Voici qui est encore pis que tout le reste. Elle maria sa fille, qui n’avoit que onze ans, à Neufchâtel, et le baisoit devant tout le monde comme son gendre, et ils étoient tombés d’accord qu’il coucheroit trois fois la semaine avec elle et trois fois avec sa fille, et que le dimanche il se reposeroit. Elle ne s’en contenta pas, et ôta un jour à sa fille. Le mari, voyant que Neufchâtel avoit plus d’affaires que jamais, demandoit à coucher quelquefois avec sa femme, mais en vain. Il alla plusieurs fois la trouver, comme ils étoient au lit, pour tâcher d’obtenir qu’on le laissât coucher une heure seulement avec sa femme.

Une nuit qu’ils ne pouvoient dormir, ils allèrent fouetter ce pauvre homme pour se divertir.

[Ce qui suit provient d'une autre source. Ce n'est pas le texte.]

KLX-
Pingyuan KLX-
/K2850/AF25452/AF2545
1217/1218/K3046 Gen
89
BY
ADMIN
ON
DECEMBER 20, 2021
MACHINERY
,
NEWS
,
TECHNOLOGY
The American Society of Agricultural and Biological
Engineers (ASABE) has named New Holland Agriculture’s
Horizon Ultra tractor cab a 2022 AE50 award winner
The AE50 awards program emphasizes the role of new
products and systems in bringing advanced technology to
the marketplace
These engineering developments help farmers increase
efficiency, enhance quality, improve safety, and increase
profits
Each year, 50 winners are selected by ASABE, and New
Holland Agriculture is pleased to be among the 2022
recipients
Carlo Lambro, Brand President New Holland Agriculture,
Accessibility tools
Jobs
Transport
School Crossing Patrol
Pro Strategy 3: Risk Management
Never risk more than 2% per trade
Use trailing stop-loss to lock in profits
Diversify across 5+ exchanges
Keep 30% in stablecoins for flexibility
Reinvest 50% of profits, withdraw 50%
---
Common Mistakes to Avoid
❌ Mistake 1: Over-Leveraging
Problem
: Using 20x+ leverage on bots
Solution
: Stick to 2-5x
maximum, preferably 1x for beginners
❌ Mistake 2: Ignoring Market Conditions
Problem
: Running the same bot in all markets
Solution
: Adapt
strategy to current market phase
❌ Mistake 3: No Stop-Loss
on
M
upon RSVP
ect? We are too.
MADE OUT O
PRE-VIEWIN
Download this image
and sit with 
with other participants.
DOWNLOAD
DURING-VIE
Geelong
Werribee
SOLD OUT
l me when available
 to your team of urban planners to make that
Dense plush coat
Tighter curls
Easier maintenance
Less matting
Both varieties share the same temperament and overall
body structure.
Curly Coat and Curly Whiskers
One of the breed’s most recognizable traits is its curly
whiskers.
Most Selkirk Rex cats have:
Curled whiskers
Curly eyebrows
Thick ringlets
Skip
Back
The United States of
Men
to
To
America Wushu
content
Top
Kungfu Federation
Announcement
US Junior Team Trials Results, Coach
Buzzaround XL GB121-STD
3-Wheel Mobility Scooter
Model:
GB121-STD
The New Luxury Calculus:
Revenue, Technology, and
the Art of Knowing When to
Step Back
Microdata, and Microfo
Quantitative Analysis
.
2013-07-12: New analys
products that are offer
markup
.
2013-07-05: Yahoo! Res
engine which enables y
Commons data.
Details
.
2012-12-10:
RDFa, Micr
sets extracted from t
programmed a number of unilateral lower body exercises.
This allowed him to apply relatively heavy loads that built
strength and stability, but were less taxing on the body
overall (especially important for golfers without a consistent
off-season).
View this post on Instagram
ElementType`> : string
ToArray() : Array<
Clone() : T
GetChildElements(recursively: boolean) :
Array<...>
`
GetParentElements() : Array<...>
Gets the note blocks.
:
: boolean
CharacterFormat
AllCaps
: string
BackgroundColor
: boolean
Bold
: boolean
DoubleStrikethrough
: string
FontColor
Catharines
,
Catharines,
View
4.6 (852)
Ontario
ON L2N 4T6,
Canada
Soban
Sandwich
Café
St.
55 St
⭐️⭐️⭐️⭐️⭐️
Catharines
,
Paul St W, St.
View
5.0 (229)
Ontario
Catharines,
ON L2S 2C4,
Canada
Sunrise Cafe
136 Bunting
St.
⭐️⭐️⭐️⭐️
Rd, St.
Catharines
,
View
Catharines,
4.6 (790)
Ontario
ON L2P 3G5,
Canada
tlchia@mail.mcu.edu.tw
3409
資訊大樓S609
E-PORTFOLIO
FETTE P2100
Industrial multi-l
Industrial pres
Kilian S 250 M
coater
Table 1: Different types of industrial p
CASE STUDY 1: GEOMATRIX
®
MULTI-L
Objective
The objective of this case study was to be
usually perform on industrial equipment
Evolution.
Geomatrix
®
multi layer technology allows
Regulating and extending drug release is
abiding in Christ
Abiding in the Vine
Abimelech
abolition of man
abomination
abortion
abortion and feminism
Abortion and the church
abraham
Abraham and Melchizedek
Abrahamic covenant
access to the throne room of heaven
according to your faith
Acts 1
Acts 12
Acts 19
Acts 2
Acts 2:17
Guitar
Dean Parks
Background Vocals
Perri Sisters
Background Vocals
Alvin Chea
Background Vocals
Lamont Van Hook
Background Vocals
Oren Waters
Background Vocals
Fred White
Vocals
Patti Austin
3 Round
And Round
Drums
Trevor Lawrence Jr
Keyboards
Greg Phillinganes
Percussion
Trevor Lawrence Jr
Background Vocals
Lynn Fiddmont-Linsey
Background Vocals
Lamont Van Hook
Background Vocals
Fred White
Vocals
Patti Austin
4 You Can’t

Neufchâtel fut tué au blocus de Paris un an ou environ après qu’il se fut marié. Elle remaria sa fille aussitôt à un gentilhomme, nommé Juvigny, à condition que le père de ce garçon coucheroit avec elle ; mais elle le trouva bientôt trop vieux. Enfin elle en vint jusqu’à s’en faire donner par ses valets. Elle mourut, il y a cinq ans ou environ, âgée de trente-neuf à quarante ans.


SOUSCARRIÈRE

Il y avoit un pâtissier à Paris, à l’enseigne des Carneaux, qui traitoit par tête. Ce pâtissier avoit une femme assez jolie, à qui plusieurs personnes firent leur cour, et entre autres M. de Bellegarde. Vers le temps où ce dernier la fréquentoit, cette femme se sentit grosse et accoucha d’un fils. Ce garçon devint adroit à toutes sortes de jeux et d’exercices ; il étoit bien fait et heureux au jeu, il se pousse, il gagne.